Inol­tre veniva rico­no­sciuto un fatto ampia­mente pro­vato: la poli­tica di inge­renza e di gover­ne­ment chan­ging attuata a Cuba dai ser­vizi segreti ame­ri­cani avva­len­dosi di isti­tu­zioni for­mal­mente uma­ni­ta­rie, come Usaid. Negli ultimi mesi sono rive­lati i piani per met­tere in piedi una sorta di Twit­ter cubano, sopran­no­mi­nato Zun­zu­neo, di inviare gio­vani lati­noa­me­ri­cani nell’isola e infine di usare rap­per cubani per creare un movimento,soprattutto gio­va­nile, con­tro il governo cubano. Tutti ten­ta­tivi «con­dotti con poca pro­fes­sio­na­lità» e falliti.

Anche Gross, secondo fonti cubane, era inse­rito in que­sti piani e la sua mis­sione “uma­ni­ta­ria”, assi­stere la pic­cola comu­nità ebraica cubana, masche­rava invece l’ingresso – ille­gale — di mate­riale infor­ma­tico capace di vio­lare i con­trolli della sicu­rezza cubana. Una palese e ille­gale inge­renza nella pol­tica di uno Stato sovrano, san­zio­nata nel Codice penale di qual­siasi parte del mondo.

I «cin­que eroi» cubani furono con­dan­nati per «spio­nag­gio» per aver infil­trato la «dis­si­denza» cubano-americana di Miami – i cui lea­der sono in realtà ispi­ra­tori o autori di atten­tati ter­ro­ri­stici in ter­ri­to­rio cubano e con­tro un jet di linea cubano che costa­rono decine di vit­time, tra le quali l’italiano Fabio di Celmo. I loro pro­cessi furono con­dotti in Flo­rida senza che fosse garan­tita alcuna impar­zia­lità e con alcuni gior­na­li­sti ame­ri­cani pagati «per creare un ambiente ostile» nei con­fronti dei cin­que cubani.
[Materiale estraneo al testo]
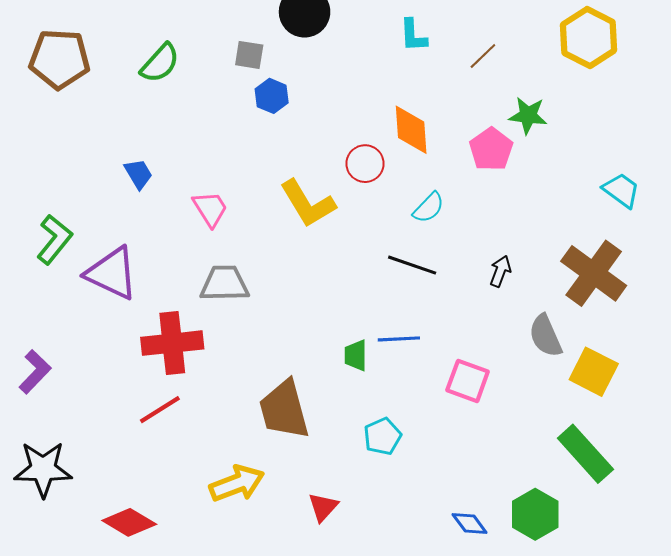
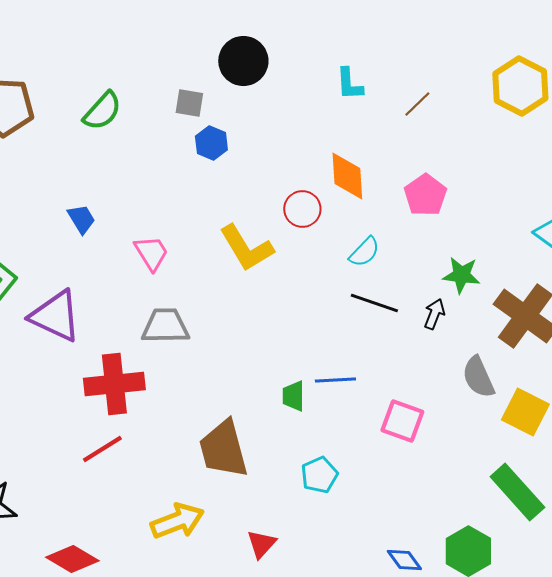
green star: (528, 115) -> (461, 275), moved
black line: (412, 265) -> (374, 303), moved

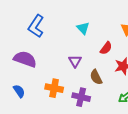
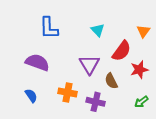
blue L-shape: (36, 26) -> (49, 28), turned -35
red semicircle: (106, 48) -> (122, 51), size x1.5
purple triangle: (75, 61) -> (89, 64), size x1.5

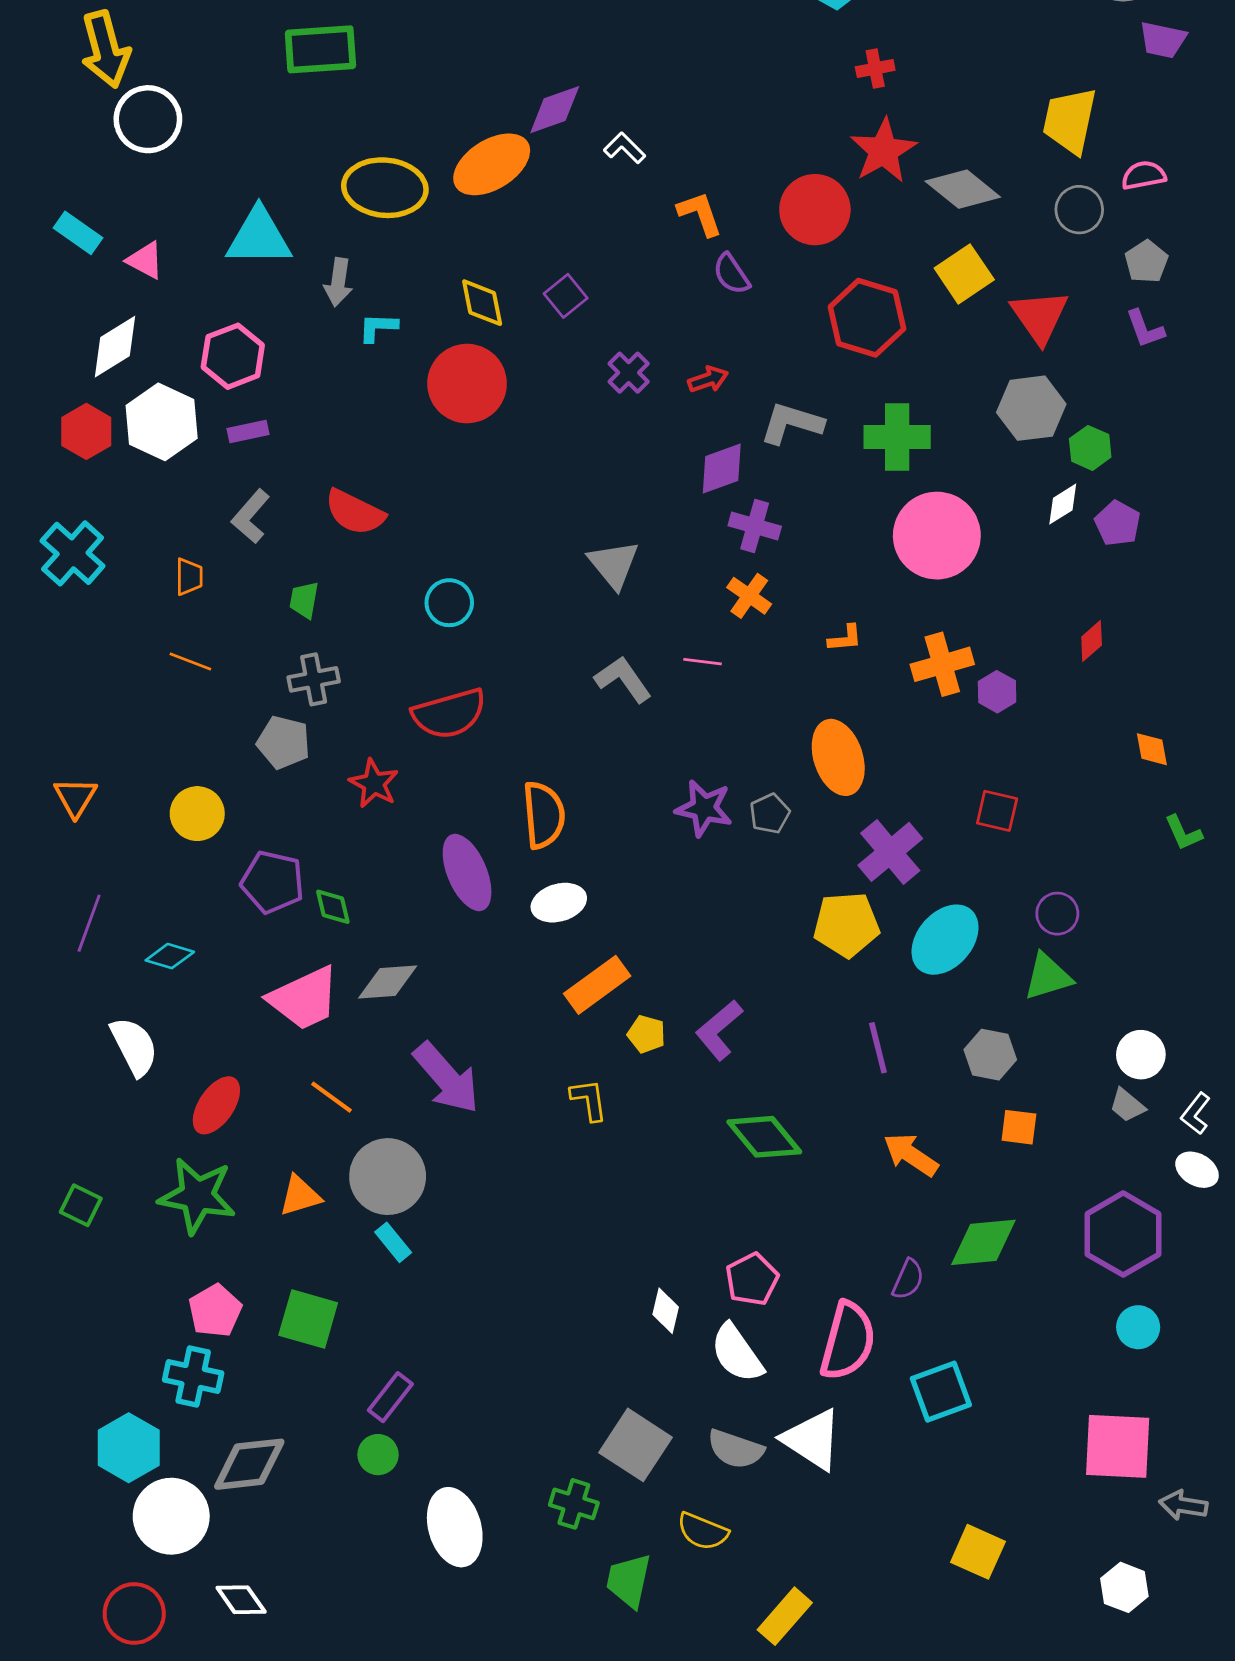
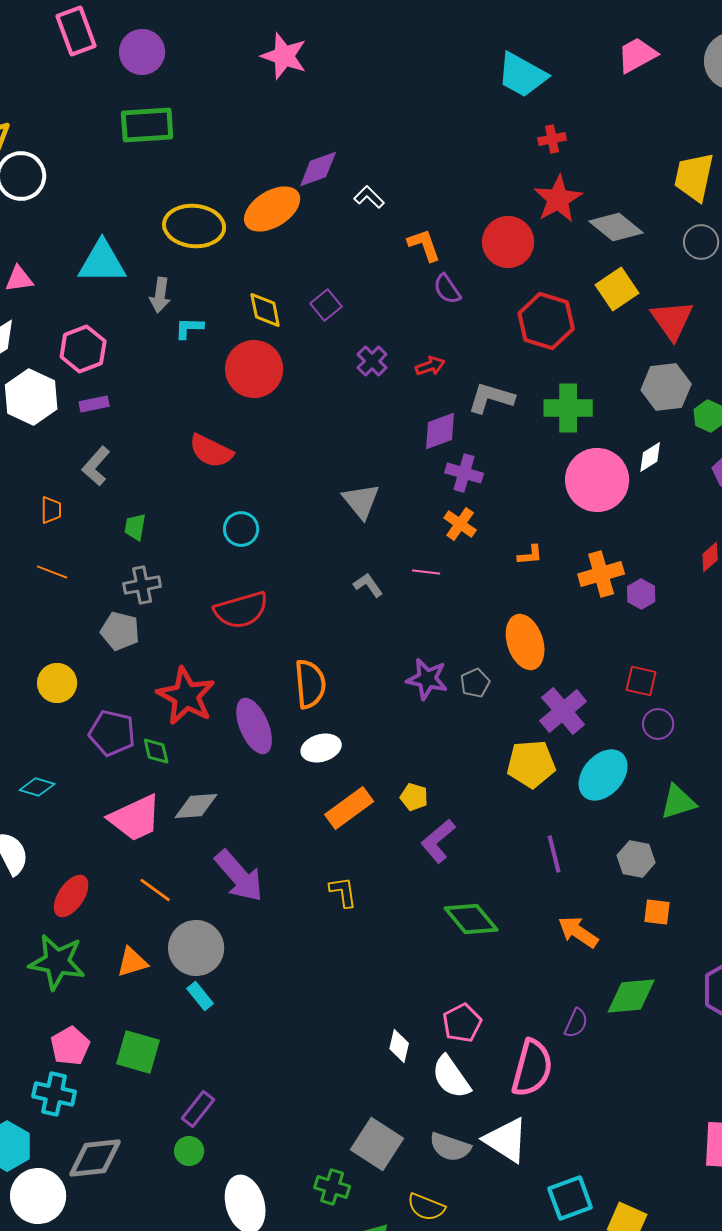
pink triangle: (145, 260) -> (19, 279), turned -36
white diamond: (1063, 504) -> (650, 457), moved
red semicircle: (355, 512) -> (211, 451), moved
gray L-shape: (623, 679) -> (368, 585), size x0.7
red star: (374, 783) -> (186, 696), moved, size x1.6
purple circle: (1057, 914) -> (658, 724), moved
yellow pentagon: (646, 1034) -> (414, 797), moved
cyan square: (941, 1392) -> (570, 1198), moved

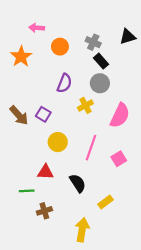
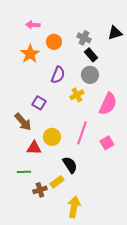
orange star: (21, 57) -> (30, 54), moved
brown arrow: (19, 115) -> (23, 122), moved
yellow circle: (58, 142) -> (52, 137), moved
red triangle: (46, 172) -> (34, 148), moved
yellow rectangle: (105, 202) -> (57, 182), moved

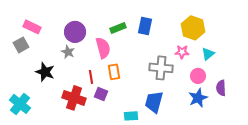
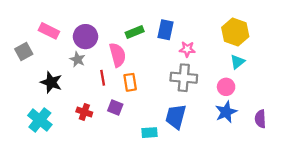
pink rectangle: (32, 27) -> (49, 31), moved
yellow hexagon: (193, 28) -> (235, 32), moved
pink star: (182, 52) -> (187, 49), moved
red line: (91, 77) -> (103, 78), moved
purple semicircle: (221, 88) -> (260, 119), moved
red cross: (74, 98) -> (84, 112), size x0.6
cyan cross: (20, 104) -> (40, 120), moved

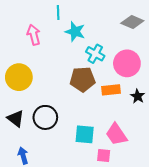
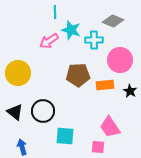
gray diamond: (132, 22) -> (113, 21), moved
pink arrow: (34, 35) -> (49, 41), moved, turned -108
cyan cross: (95, 54) -> (94, 40), moved, turned -30
cyan square: (85, 134) -> (65, 136), moved

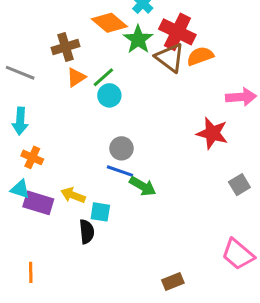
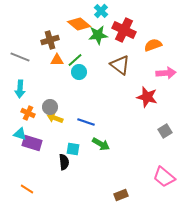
green star: (138, 39) -> (98, 35), turned 30
orange semicircle: (200, 56) -> (153, 45), moved
brown triangle: (170, 58) -> (120, 65), moved
orange triangle: (76, 77) -> (57, 60), turned 32
gray circle: (121, 148) -> (50, 107), moved
green arrow: (143, 186) -> (101, 144), moved
yellow arrow: (73, 195) -> (55, 118), moved
orange line: (31, 272) -> (27, 189), turned -56

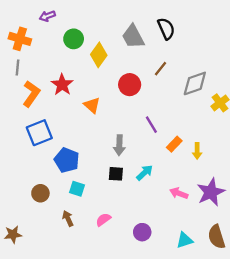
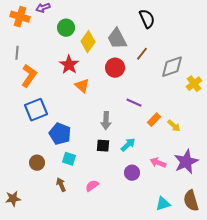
gray trapezoid: (133, 37) -> (117, 39), moved
orange cross: (20, 39) -> (20, 17), moved
red star: (62, 85) -> (69, 65), moved
purple line: (151, 125) -> (134, 103), turned -35
yellow arrow: (197, 151) -> (174, 126), turned -48
purple circle: (142, 232) -> (132, 173), moved

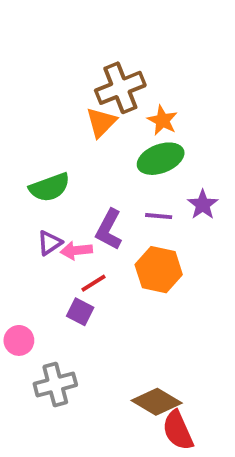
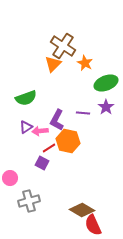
brown cross: (120, 88) -> (63, 46), turned -35
green ellipse: (161, 159) -> (106, 83), moved
orange hexagon: (159, 270) -> (68, 141), moved

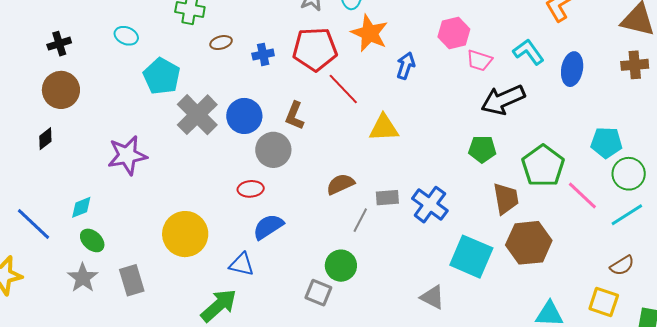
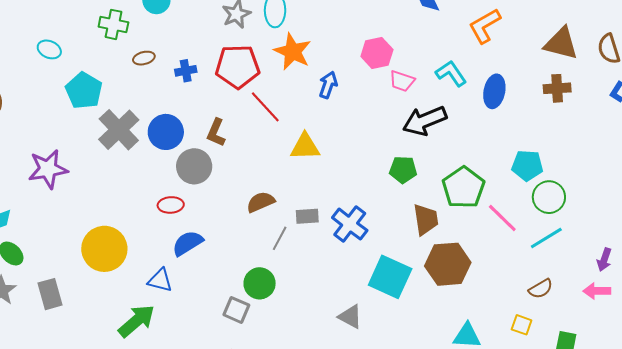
yellow square: (604, 302) -> (522, 325), size x0.7

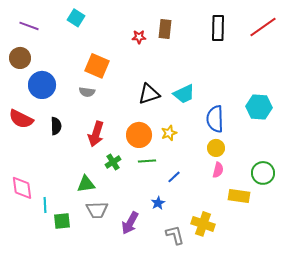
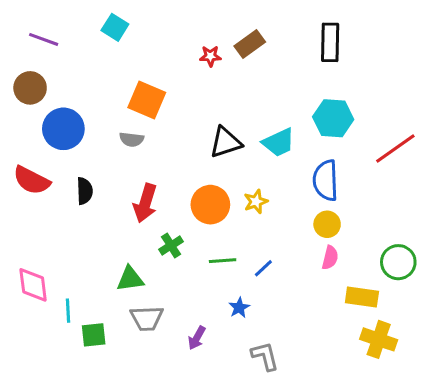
red line: (263, 27) -> (395, 149), moved
brown rectangle: (165, 29) -> (250, 44), turned 48
cyan hexagon: (259, 107) -> (333, 118), moved
green line: (147, 161) -> (223, 261), moved
purple arrow: (130, 223) -> (197, 338), size x0.7
yellow cross: (203, 224) -> (379, 339), moved

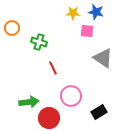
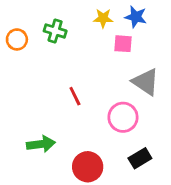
green cross: (39, 42) -> (55, 31), moved
pink circle: (71, 96) -> (123, 117), moved
red circle: (49, 118) -> (88, 167), moved

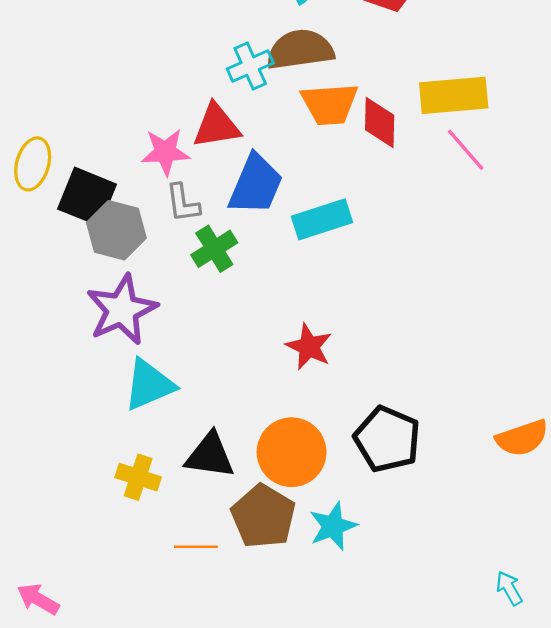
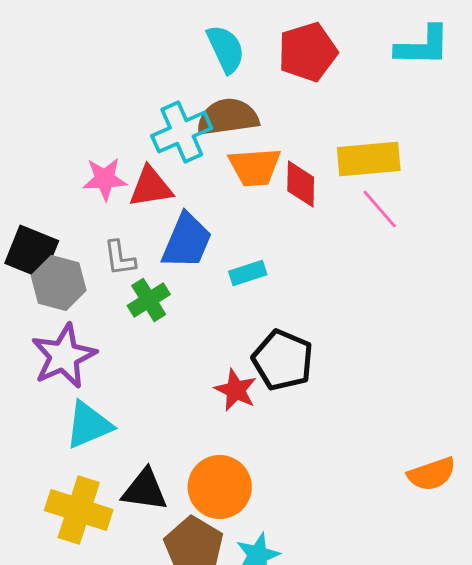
cyan cross: (250, 66) -> (182, 132), size x1.4
pink star: (165, 152) -> (105, 179), moved
cyan rectangle: (322, 219) -> (248, 273), size x0.7
black pentagon: (387, 439) -> (283, 360), moved
yellow cross: (138, 477) -> (79, 510), size x1.6

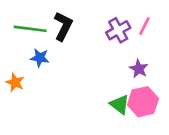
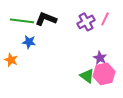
black L-shape: (63, 26) -> (46, 19), turned -95
purple star: (139, 69) -> (100, 58), moved

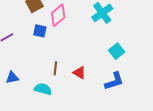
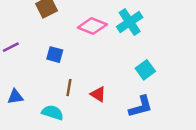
pink diamond: (58, 15) -> (92, 26), moved, turned 60
blue square: (40, 31) -> (55, 55), moved

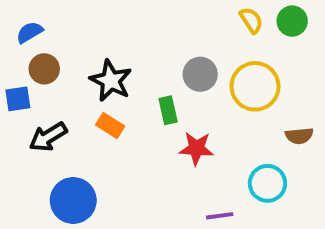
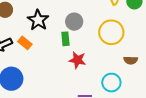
gray circle: (200, 74) -> (74, 22), moved
orange rectangle: (110, 125) -> (25, 43), moved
La libe­ra­zione di Gross e – come annun­ciato da Raúl — di una cin­quan­tina di pri­gio­nieri poli­tici, tra i quali vari impli­cati – secondo fonti uffi­ciose — in atti di spio­nag­gio e rive­la­zioni di segreti di Stato assieme al per­messo alla Croce Rossa di acce­dere alle car­ceri dell’isola, rende pos­si­bile anche un altro evento sto­rico: il pros­simo incon­tro (in aprile a Panama) al ver­tice dell’Organizzazione degli Stati ame­ri­cani di Obama e Raúl Castro. Per cinquant’anni gli Usa hanno obbli­gato i lati­noa­me­ri­cani a met­tere al bando Cuba, ora dopo una forte pres­sione della quasi tota­lità dell’America latina, Raúl potrà tor­nare e farlo come pro­ta­go­ni­sta, incon­trando e discu­tendo con Obama.

«Il blocco eco­no­mico sta­tu­ni­tense deve ces­sare», ha affer­mato il pre­si­dente cubano nel suo discorso. Que­sto è l’obiettivo stra­te­gico, ma Raúl ha indi­cato anche i pros­simi passi tat­tici, già peral­tro in discus­sione, che Obama può com­piere in quanto è in suo potere deci­dere sull’applicazione della «legge fede­rale» (l’embargo) favo­rendo così una ripresa di rap­porti diretta in alcuni set­tori vitali per Cuba: viaggi, tele­co­mu­ni­ca­zioni, invio diretto di pac­chi e di posta dagli Usa all’isola. Nel suo discorso, Obama ha dimo­strato di essere inten­zio­nato a pro­ce­dere su que­sta linea.